I have also used Quiet Rock effectively. This system essentially uses double sheets that have been pre-bonded together, so you cut down on the installation time. Each sheet gets installed with acoustical sealant around the perimeter, so it’s not as fast as installing one layer of conventional drywall, but it’s a little faster than bonding two layers with Green Glue.
Noisy drains. This last tip is a little different, but it relates to a very common complaint that I hear on my initial meeting with clients on remodels. They can hear upstairs toilets being flushed when they are sitting downstairs, usually in a dining room or family room. This noise is caused by water flowing through a PVC drain running through the downstairs walls. It’s very hard to insulate PVC so you won’t hear water running through it; the only practical way to fix this is to simply replace the drain with cast-iron pipe.

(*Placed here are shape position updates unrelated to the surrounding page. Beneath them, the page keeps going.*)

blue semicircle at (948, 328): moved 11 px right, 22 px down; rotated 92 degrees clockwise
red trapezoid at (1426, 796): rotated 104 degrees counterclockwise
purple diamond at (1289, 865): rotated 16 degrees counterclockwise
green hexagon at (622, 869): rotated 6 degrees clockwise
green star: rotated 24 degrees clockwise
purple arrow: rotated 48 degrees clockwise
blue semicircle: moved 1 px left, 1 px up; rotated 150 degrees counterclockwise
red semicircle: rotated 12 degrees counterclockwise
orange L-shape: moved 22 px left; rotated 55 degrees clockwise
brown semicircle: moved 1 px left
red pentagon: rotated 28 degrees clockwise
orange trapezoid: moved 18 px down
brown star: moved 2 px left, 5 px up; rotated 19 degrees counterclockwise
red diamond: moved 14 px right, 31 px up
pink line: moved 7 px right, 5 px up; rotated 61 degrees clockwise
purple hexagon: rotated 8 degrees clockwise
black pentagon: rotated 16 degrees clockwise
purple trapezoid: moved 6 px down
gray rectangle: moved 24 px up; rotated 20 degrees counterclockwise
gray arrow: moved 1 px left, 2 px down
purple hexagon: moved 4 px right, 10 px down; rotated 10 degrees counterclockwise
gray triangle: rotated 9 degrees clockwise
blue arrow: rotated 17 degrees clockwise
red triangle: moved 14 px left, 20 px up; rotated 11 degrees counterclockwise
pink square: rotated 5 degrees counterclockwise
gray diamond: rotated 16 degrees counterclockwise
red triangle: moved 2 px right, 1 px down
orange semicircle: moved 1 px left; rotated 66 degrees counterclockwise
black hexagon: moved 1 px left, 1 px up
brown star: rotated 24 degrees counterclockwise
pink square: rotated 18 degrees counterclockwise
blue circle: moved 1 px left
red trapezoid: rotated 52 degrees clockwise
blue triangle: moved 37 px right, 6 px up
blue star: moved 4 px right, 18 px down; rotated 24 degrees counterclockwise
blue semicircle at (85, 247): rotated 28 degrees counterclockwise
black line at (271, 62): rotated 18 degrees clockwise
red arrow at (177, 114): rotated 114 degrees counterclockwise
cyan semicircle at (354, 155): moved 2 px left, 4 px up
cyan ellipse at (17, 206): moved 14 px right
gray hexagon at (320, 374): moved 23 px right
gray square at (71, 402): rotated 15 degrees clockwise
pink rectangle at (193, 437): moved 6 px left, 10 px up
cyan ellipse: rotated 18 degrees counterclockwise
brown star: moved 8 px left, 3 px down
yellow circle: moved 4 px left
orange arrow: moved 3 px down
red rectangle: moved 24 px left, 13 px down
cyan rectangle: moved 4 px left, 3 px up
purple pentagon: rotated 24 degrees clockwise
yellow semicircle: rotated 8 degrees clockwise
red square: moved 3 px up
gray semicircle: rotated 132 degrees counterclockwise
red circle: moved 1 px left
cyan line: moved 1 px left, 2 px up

Cast-iron drains can be retrofit easily by cutting out the old PVC stack at the top and bottom plate in the wall, and using a banded rubber coupling (something like Fasco’s ProSeal coupling) to secure the a new cast-iron stack. It’s a relatively affordable fix. Often just replacing the section of drain running through the downstairs wall is enough to fix the problem, depending on how the drain is configured upstairs. You may also have to replace the horizontal sections of drain running overhead in the ceiling.